▼
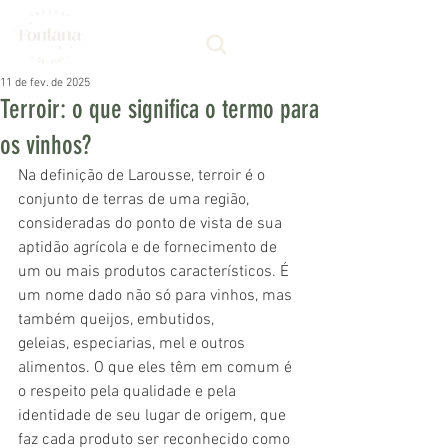
11 de fev. de 2025
Terroir: o que significa o termo para
os vinhos?
Na definição de Larousse, terroir é o 
conjunto de terras de uma região, 
consideradas do ponto de vista de sua 
aptidão agrícola e de fornecimento de 
um ou mais produtos característicos. É 
um nome dado não só para vinhos, mas 
também queijos, embutidos, 
geleias, especiarias, mel e outros 
alimentos. O que eles têm em comum é 
o respeito pela qualidade e pela 
identidade de seu lugar de origem, que 
faz cada produto ser reconhecido como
▲
> Task requirements:
Lines from the one holding "conjunto de terras" through the last line of the material are to be repeated exactly; no other lines belong in the answer.

> Solution for this task:
conjunto de terras de uma região, 
consideradas do ponto de vista de sua 
aptidão agrícola e de fornecimento de 
um ou mais produtos característicos. É 
um nome dado não só para vinhos, mas 
também queijos, embutidos, 
geleias, especiarias, mel e outros 
alimentos. O que eles têm em comum é 
o respeito pela qualidade e pela 
identidade de seu lugar de origem, que 
faz cada produto ser reconhecido como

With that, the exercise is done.